As AI settles into classrooms, we face a peculiar challenge: not just how students use it, but how they relate to it. This isn’t a question of function or ethics, but of posture—how to engage something that responds like a person but isn’t one. The educational goal is a subtle kind of literacy: to treat AI as an interactive partner without mistaking it for a peer.
It’s a familiar dilemma, strangely enough. When children talk to imaginary friends or fictional characters, they often treat them as real companions. They know, on some level, that the character isn’t real—but they still cry when the story ends or feel comforted by a plush animal’s imagined voice. Child psychologists don’t rush to correct this confusion. Instead, they guide children to inhabit the fiction while understanding its boundaries. The fiction is developmental—it helps the child grow, not deceive.
We need a similar stance with AI. Students must learn to engage in what we might call a non-dialogic dialogue: a back-and-forth that mimics human exchange but is, in substance, interaction with an “It.” Martin Buber’s language is useful here. Procedurally, AI feels like an “I-Thou”—responsive, adaptive, present. But substantively, it remains an “I-It.” It has no inner life, no perspective, no sense of being addressed.
If we treat AI merely as a tool, we lose its pedagogical richness. If we treat it as a mind, we delude ourselves. The path forward is both instrumental and interactive: act as if the AI understands, but always know it doesn’t. This requires a new kind of mental discipline—AI mind theory, if you like.
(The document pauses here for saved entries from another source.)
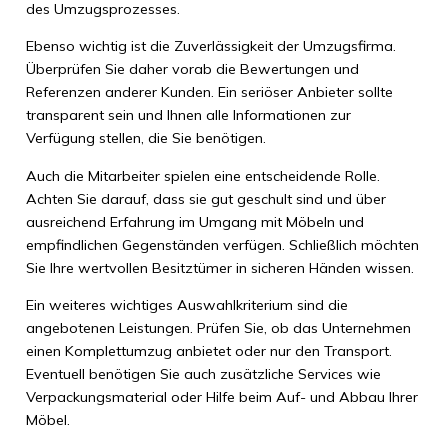
des Umzugsprozesses.
Ebenso wichtig ist die Zuverlässigkeit der Umzugsfirma.
Überprüfen Sie daher vorab die Bewertungen und
Referenzen anderer Kunden. Ein seriöser Anbieter sollte
transparent sein und Ihnen alle Informationen zur
Verfügung stellen, die Sie benötigen.
Auch die Mitarbeiter spielen eine entscheidende Rolle.
Achten Sie darauf, dass sie gut geschult sind und über
ausreichend Erfahrung im Umgang mit Möbeln und
empfindlichen Gegenständen verfügen. Schließlich möchten
Sie Ihre wertvollen Besitztümer in sicheren Händen wissen.
Ein weiteres wichtiges Auswahlkriterium sind die
angebotenen Leistungen. Prüfen Sie, ob das Unternehmen
einen Komplettumzug anbietet oder nur den Transport.
Eventuell benötigen Sie auch zusätzliche Services wie
Verpackungsmaterial oder Hilfe beim Auf- und Abbau Ihrer
Möbel.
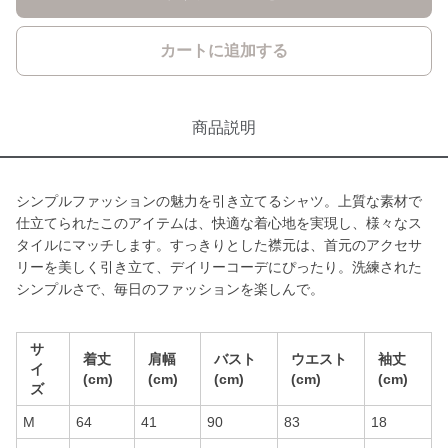
カートに追加する
商品説明
シンプルファッションの魅力を引き立てるシャツ。上質な素材で
仕立てられたこのアイテムは、快適な着心地を実現し、様々なス
タイルにマッチします。すっきりとした襟元は、首元のアクセサ
リーを美しく引き立て、デイリーコーデにぴったり。洗練された
シンプルさで、毎日のファッションを楽しんで。
サ
着丈
肩幅
バスト
ウエスト
袖丈
イ
(cm)
(cm)
(cm)
(cm)
(cm)
ズ
M
64
41
90
83
18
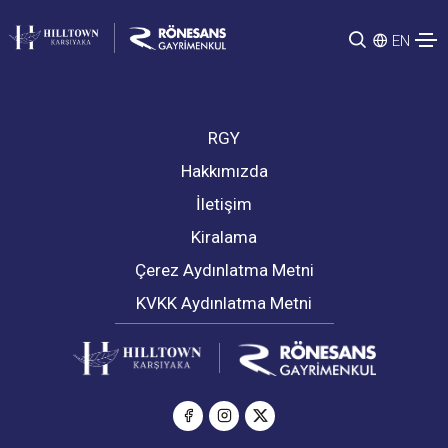
EN
RGY
Hakkımızda
İletişim
Kiralama
Çerez Aydınlatma Metni
KVKK Aydınlatma Metni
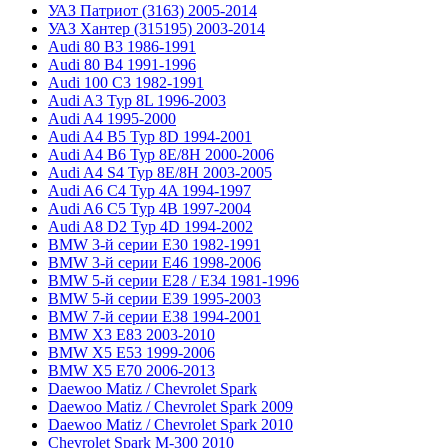
УАЗ Патриот (3163) 2005-2014
УАЗ Хантер (315195) 2003-2014
Audi 80 B3 1986-1991
Audi 80 B4 1991-1996
Audi 100 C3 1982-1991
Audi A3 Typ 8L 1996-2003
Audi A4 1995-2000
Audi A4 B5 Typ 8D 1994-2001
Audi A4 B6 Typ 8E/8H 2000-2006
Audi A4 S4 Typ 8E/8H 2003-2005
Audi A6 C4 Typ 4A 1994-1997
Audi A6 C5 Typ 4B 1997-2004
Audi A8 D2 Typ 4D 1994-2002
BMW 3-й серии E30 1982-1991
BMW 3-й серии E46 1998-2006
BMW 5-й серии E28 / E34 1981-1996
BMW 5-й серии E39 1995-2003
BMW 7-й серии E38 1994-2001
BMW X3 E83 2003-2010
BMW X5 E53 1999-2006
BMW X5 E70 2006-2013
Daewoo Matiz / Chevrolet Spark
Daewoo Matiz / Chevrolet Spark 2009
Daewoo Matiz / Chevrolet Spark 2010
Chevrolet Spark M-300 2010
Not to imagine what AI thinks, but to restrain the impulse to imagine that it does at all.
In practice, this means teaching students to hold contradiction. To benefit from AI’s apparent collaboration, without anthropomorphizing it. To take seriously its output, without confusing fluency with insight. It’s a balancing act, but one education is well suited for. After all, school isn’t meant to tidy up complexity. It’s meant to make us capable of thinking in layers.
AI is not our friend, not our enemy, not even our colleague. It is something stranger: a fiction we interact with for real.